→ Problem
Narrow the data below down to the lines containing "участки".

→ Data to examine
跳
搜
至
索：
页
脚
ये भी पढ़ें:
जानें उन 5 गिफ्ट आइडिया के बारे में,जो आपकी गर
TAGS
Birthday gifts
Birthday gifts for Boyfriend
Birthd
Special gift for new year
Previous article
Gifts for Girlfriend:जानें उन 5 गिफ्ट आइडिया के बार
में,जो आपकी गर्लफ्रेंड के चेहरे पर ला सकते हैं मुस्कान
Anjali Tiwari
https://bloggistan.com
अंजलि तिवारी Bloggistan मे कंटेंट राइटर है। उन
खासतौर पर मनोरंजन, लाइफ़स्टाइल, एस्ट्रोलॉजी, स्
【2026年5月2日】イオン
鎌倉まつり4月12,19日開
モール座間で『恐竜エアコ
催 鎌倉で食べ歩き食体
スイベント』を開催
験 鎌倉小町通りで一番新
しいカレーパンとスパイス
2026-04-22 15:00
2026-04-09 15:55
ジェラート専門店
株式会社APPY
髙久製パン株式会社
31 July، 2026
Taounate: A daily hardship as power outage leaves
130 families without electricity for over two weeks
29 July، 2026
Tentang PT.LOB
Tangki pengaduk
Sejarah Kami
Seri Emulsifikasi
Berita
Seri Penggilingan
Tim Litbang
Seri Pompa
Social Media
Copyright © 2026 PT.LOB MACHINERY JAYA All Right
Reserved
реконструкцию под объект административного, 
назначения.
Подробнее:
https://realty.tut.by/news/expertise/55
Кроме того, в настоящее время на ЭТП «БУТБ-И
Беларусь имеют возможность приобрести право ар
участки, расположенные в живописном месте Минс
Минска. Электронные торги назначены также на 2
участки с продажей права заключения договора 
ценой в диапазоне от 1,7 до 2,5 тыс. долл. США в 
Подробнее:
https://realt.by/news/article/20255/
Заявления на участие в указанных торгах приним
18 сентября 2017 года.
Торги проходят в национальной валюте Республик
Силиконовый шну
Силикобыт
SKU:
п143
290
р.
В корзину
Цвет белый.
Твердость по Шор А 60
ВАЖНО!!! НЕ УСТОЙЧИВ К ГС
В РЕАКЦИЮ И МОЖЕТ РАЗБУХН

→ Expected output
участки, расположенные в живописном месте Минс
участки с продажей права заключения договора 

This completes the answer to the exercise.